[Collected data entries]

● ● ●

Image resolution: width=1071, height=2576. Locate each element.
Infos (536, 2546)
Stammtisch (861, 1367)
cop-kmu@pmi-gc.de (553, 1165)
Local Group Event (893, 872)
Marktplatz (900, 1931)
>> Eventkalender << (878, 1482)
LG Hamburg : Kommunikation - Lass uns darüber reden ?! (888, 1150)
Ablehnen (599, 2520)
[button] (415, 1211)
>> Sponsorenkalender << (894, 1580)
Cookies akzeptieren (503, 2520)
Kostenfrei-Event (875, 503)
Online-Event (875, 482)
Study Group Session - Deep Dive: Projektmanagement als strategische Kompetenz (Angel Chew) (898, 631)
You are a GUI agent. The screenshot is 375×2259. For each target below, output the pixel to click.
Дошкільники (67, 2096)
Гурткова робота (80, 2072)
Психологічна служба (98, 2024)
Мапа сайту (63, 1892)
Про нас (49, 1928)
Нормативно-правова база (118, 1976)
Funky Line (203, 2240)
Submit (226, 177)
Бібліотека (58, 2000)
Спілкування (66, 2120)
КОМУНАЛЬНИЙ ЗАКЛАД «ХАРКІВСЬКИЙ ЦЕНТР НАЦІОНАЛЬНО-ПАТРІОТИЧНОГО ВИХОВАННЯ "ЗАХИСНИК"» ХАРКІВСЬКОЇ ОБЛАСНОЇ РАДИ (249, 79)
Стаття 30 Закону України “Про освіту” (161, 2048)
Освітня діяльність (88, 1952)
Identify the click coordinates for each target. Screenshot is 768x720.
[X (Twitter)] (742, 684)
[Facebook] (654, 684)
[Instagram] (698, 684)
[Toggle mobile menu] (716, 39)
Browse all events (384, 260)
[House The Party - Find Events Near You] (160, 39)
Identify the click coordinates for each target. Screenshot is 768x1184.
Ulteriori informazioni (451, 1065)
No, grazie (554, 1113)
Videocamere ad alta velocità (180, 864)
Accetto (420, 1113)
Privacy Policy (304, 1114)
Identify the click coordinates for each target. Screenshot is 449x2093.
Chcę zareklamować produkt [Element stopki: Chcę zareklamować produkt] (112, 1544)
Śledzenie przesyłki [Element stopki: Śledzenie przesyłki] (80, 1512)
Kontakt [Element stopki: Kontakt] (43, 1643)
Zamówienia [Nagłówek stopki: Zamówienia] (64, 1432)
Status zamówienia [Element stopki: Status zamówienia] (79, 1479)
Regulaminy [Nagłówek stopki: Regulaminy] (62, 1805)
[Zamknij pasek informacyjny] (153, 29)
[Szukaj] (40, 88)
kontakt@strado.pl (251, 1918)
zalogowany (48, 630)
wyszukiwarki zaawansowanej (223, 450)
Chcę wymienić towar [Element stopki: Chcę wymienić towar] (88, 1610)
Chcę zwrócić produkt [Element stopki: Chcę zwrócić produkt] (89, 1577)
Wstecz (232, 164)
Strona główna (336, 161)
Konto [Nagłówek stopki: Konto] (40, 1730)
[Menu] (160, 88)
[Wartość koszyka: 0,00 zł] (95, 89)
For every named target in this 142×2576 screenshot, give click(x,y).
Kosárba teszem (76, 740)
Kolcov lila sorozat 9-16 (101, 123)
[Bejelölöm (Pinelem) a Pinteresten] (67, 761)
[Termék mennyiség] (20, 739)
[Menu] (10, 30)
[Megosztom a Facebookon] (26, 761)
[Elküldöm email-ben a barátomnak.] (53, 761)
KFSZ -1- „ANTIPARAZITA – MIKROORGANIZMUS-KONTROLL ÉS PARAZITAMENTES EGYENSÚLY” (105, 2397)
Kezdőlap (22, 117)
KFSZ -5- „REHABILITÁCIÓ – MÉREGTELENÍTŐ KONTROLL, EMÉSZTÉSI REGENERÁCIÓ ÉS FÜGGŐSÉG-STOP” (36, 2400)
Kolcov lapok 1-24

● ● ●

◆ PROBLEM DETAILS
Word for word, give the records again.

◆ ANSWER TO THIS EXERCISE
Image resolution: width=1071, height=2576. Locate each element.
Infos (536, 2546)
Stammtisch (861, 1367)
cop-kmu@pmi-gc.de (553, 1165)
Local Group Event (893, 872)
Marktplatz (900, 1931)
>> Eventkalender << (878, 1482)
LG Hamburg : Kommunikation - Lass uns darüber reden ?! (888, 1150)
Ablehnen (599, 2520)
[button] (415, 1211)
>> Sponsorenkalender << (894, 1580)
Cookies akzeptieren (503, 2520)
Kostenfrei-Event (875, 503)
Online-Event (875, 482)
Study Group Session - Deep Dive: Projektmanagement als strategische Kompetenz (Angel Chew) (898, 631)
You are a GUI agent. The screenshot is 375×2259. For each target below, output the pixel to click.
Дошкільники (67, 2096)
Гурткова робота (80, 2072)
Психологічна служба (98, 2024)
Мапа сайту (63, 1892)
Про нас (49, 1928)
Нормативно-правова база (118, 1976)
Funky Line (203, 2240)
Submit (226, 177)
Бібліотека (58, 2000)
Спілкування (66, 2120)
КОМУНАЛЬНИЙ ЗАКЛАД «ХАРКІВСЬКИЙ ЦЕНТР НАЦІОНАЛЬНО-ПАТРІОТИЧНОГО ВИХОВАННЯ "ЗАХИСНИК"» ХАРКІВСЬКОЇ ОБЛАСНОЇ РАДИ (249, 79)
Стаття 30 Закону України “Про освіту” (161, 2048)
Освітня діяльність (88, 1952)
Identify the click coordinates for each target. Screenshot is 768x720.
[X (Twitter)] (742, 684)
[Facebook] (654, 684)
[Instagram] (698, 684)
[Toggle mobile menu] (716, 39)
Browse all events (384, 260)
[House The Party - Find Events Near You] (160, 39)
Identify the click coordinates for each target. Screenshot is 768x1184.
Ulteriori informazioni (451, 1065)
No, grazie (554, 1113)
Videocamere ad alta velocità (180, 864)
Accetto (420, 1113)
Privacy Policy (304, 1114)
Identify the click coordinates for each target. Screenshot is 449x2093.
Chcę zareklamować produkt [Element stopki: Chcę zareklamować produkt] (112, 1544)
Śledzenie przesyłki [Element stopki: Śledzenie przesyłki] (80, 1512)
Kontakt [Element stopki: Kontakt] (43, 1643)
Zamówienia [Nagłówek stopki: Zamówienia] (64, 1432)
Status zamówienia [Element stopki: Status zamówienia] (79, 1479)
Regulaminy [Nagłówek stopki: Regulaminy] (62, 1805)
[Zamknij pasek informacyjny] (153, 29)
[Szukaj] (40, 88)
kontakt@strado.pl (251, 1918)
zalogowany (48, 630)
wyszukiwarki zaawansowanej (223, 450)
Chcę wymienić towar [Element stopki: Chcę wymienić towar] (88, 1610)
Chcę zwrócić produkt [Element stopki: Chcę zwrócić produkt] (89, 1577)
Wstecz (232, 164)
Strona główna (336, 161)
Konto [Nagłówek stopki: Konto] (40, 1730)
[Menu] (160, 88)
[Wartość koszyka: 0,00 zł] (95, 89)
For every named target in this 142×2576 screenshot, give click(x,y).
Kosárba teszem (76, 740)
Kolcov lila sorozat 9-16 (101, 123)
[Bejelölöm (Pinelem) a Pinteresten] (67, 761)
[Termék mennyiség] (20, 739)
[Menu] (10, 30)
[Megosztom a Facebookon] (26, 761)
[Elküldöm email-ben a barátomnak.] (53, 761)
KFSZ -1- „ANTIPARAZITA – MIKROORGANIZMUS-KONTROLL ÉS PARAZITAMENTES EGYENSÚLY” (105, 2397)
Kezdőlap (22, 117)
KFSZ -5- „REHABILITÁCIÓ – MÉREGTELENÍTŐ KONTROLL, EMÉSZTÉSI REGENERÁCIÓ ÉS FÜGGŐSÉG-STOP” (36, 2400)
Kolcov lapok 1-24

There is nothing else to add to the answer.